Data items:
────────────────
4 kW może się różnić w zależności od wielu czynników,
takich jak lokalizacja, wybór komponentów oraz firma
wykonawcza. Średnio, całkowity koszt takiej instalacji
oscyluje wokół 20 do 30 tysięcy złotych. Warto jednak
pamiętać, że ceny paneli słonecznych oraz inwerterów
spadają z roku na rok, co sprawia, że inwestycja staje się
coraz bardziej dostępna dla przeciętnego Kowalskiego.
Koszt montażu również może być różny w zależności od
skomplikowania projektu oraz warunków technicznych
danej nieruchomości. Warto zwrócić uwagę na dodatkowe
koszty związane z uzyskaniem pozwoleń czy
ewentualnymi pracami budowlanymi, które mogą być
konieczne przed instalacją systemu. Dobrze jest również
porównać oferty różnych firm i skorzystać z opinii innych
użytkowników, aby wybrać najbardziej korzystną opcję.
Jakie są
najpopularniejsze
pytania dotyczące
────────────────
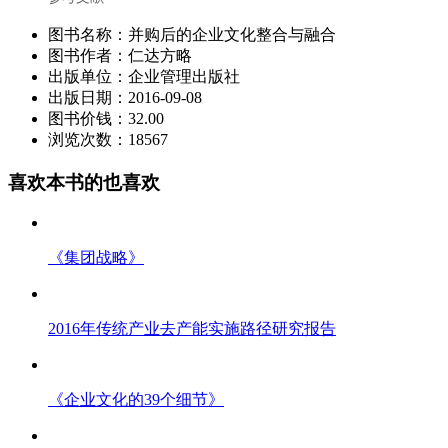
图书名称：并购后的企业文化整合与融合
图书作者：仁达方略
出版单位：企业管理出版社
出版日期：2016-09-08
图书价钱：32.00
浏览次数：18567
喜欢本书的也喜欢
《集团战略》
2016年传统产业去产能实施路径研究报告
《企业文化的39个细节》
────────────────
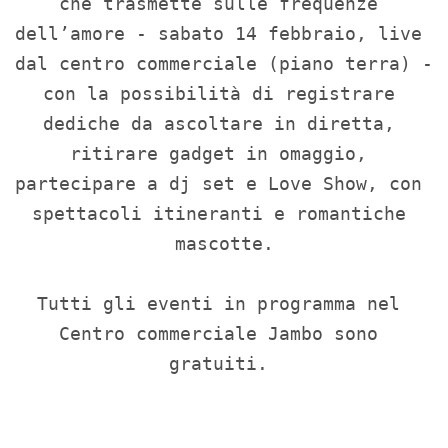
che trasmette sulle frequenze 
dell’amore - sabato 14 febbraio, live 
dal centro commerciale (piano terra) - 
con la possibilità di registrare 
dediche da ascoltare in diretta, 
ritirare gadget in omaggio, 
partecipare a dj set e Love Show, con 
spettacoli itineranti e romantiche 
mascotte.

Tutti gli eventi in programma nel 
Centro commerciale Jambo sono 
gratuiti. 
────────────────
### Task details
Transcribe each line of the data above, unaltered, from the one where "oscyluje wokół 20" appears to the one where "danej nieruchomości. Warto" appears, inclusive of both.

### Task solution
oscyluje wokół 20 do 30 tysięcy złotych. Warto jednak
pamiętać, że ceny paneli słonecznych oraz inwerterów
spadają z roku na rok, co sprawia, że inwestycja staje się
coraz bardziej dostępna dla przeciętnego Kowalskiego.
Koszt montażu również może być różny w zależności od
skomplikowania projektu oraz warunków technicznych
danej nieruchomości. Warto zwrócić uwagę na dodatkowe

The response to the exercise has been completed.